# Estimating covariance based on Delta approach

I have a bivariate normal distribution $$\left(X_1, X_2\right)$$ with mean vector $$\left(\mu_1, \mu_2\right)$$ and some VCV matrix as $$\Sigma$$.

Now I want to estimate the covariance between some continuous functions of the bivariate normal distribution as $$COV\left(Y_1,Y_2\right), Y_1=2{X_1}^2, Y_2=e^{X_2}$$.

According to https://www.jepusto.com/multivariate-delta-method/, such covariance can be estimated using delta approach as

$$COV\left(Y_1,Y_2\right)= \sum_{i=1}^{2} \sum_{j=1}^{2} \frac{\delta f}{\delta \mu_i} \frac{\delta g}{\delta \mu_j} \sigma_{i,j}$$.

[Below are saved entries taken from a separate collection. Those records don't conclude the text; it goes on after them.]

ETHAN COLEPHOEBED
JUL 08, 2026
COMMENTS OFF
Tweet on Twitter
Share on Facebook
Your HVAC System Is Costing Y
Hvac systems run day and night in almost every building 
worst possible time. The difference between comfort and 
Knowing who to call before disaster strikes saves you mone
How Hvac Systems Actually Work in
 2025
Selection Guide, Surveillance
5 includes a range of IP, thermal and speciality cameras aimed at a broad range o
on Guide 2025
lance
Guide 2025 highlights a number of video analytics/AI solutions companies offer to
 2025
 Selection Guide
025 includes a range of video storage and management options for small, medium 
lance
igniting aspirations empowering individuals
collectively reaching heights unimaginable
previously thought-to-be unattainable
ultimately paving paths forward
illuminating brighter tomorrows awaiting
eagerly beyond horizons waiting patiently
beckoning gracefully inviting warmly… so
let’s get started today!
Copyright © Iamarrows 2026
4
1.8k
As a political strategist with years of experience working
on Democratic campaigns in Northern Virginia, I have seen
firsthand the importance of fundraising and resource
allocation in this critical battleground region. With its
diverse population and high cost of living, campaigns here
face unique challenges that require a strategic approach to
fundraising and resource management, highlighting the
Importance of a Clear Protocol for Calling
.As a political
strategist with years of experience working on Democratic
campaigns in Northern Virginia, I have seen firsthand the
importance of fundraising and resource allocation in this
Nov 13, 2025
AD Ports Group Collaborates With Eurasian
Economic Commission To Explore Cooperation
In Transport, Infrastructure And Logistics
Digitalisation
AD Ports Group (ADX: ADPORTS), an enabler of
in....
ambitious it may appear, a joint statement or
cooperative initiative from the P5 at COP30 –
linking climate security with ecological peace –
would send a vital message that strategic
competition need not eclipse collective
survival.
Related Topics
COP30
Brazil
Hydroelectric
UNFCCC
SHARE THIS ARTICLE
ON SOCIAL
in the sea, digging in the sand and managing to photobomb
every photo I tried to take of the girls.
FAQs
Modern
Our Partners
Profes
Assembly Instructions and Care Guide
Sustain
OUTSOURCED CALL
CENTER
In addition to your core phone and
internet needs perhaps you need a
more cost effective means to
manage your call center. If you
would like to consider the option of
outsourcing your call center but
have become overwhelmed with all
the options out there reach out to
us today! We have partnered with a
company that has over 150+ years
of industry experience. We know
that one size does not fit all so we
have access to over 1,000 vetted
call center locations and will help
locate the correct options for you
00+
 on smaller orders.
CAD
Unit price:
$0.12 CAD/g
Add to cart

In the present case, $$f = 2x^2, g =e^y$$.

Therefore, $$COV\left(Y_1,Y_2\right)= \left(2 \times 2 \times \mu_1 \right) \times \left(e^{\mu_2} \right) \times \sigma_{1,2}$$.

However when checked above result using simulation, I get fairly different results as follows using R,

Setting up parameters

set.seed(1)
mu1 = rnorm(1, 10); mu2 = rnorm(1, -10); sigma1 = runif(1, 0, 1) * 10; sigma2 = runif(1, 0, 1) * 3; corr = 0.90;
X = mvtnorm::rmvnorm(10000, mean = c(mu1, mu2), sigma = matrix(c(sigma1^2, corr*sigma1*sigma2, corr*sigma1*sigma2, sigma2^2), 2,2))


Simulation result

print(cov(data.frame(2*X[, 1]^2, exp(X[, 2]))))[1,2] ## 0.3849776


Based on above formula

print(4*mu1*exp(mu2)*(corr*sigma1*sigma2)). ## 0.01000622


Could you please help me to understand why I am getting such different result?

My goal is to analytically derive the covariance between these 2 random variables. Approximation should also be fine. However @whuber commented that use of delata method is not suitable here as underlying distributions are non-normal. In such case, what other methodology can I use to estimate the covariance analytically?

• Make a scatterplot of $(Y_1,Y_2).$ Since it doesn't look approximately Normal, you're in trouble: the delta method will not give a useful result.
– whuber
Jan 29, 2023 at 18:45
• @whuber Thanks for your comment. How then can I analytically derive the covariance in this case? Jan 29, 2023 at 20:44
• This one requires only basic techniques of integration. A convenient approach is to express $(Y_1,Y_2)=(X+Y_2,Y_2)$ where $(X,Y_2)$ has a bivariate Normal distribution with zero correlation. The calculations reduce to finding the expectations of $Y_2\exp(Y_2)$ and $Y_2^2\exp(Y_2),$ which are no different than computing the mgf of a Normal distribution.